This is the scene that brought two screaming mothers racing up the path.
Two boys, alone and obviously in danger, playing perilously along the edge of the pond, mere moments from... what exactly?
(This pond is about 6 inches deep here. I know because L has fallen in it before*.)
I thought the mothers would laugh and realize their mistake when they saw me sitting on the bench right there, but on the contrary they rushed right over and pulled the boys away from the edge. "No, no!" they yelled. "It's dangerous! You can't play here." And then, looking at me, repeated: "It's dangerous!"
I reassured them that the boys knew what they were doing, and I was right there, but they were not to be deterred. Their constant refrain? "Something could happen!"
Like my favorite movie heroine, I can never think of the right thing to say at the right moment. Later that evening, I was still thinking about their words: "Something could happen." I thought and thought and, hours later, I finally came up with the perfectly-worded response. "So what?!"
I wish I would have said that at the time.
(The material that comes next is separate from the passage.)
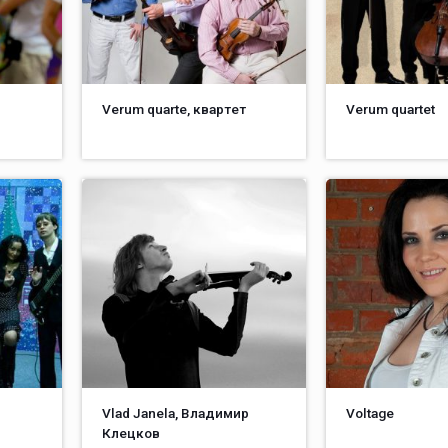
Verum quarte, квартет
Verum quartet
Vlad Janela, Владимир
Voltage
Клецков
So what!? Since when is our goal as parents to make sure nothing happens to our kids? Parents are charging themselves with the task of foreseeing and then eliminating and avoiding every possible injury or negative experience that might happen to their kids. I want to lower the bar.
Basically, I want my boys to survive childhood and avoid life-altering injuries if possible. I don't want them to be paralyzed, lose any limbs, or get any third-degree burns, or gouge out their eyes. But tumbles and skinned knees and accidental falls into the pond when I'm standing a few feet away? I'm not going to worry about those. I don't even want to sweat the possibility of broken arms from falling off the jungle gym or out of a tree.
The thing is, kids learn from those injuries and mishaps.
*The very next time we went to the pond, after L fell in that day, he headed straight for the edge again. "Be careful!" I warned. "I am be carefuling!" he answered indignantly, as he lowered himself on to his belly and scooted toward the edge. He hasn't fallen in since.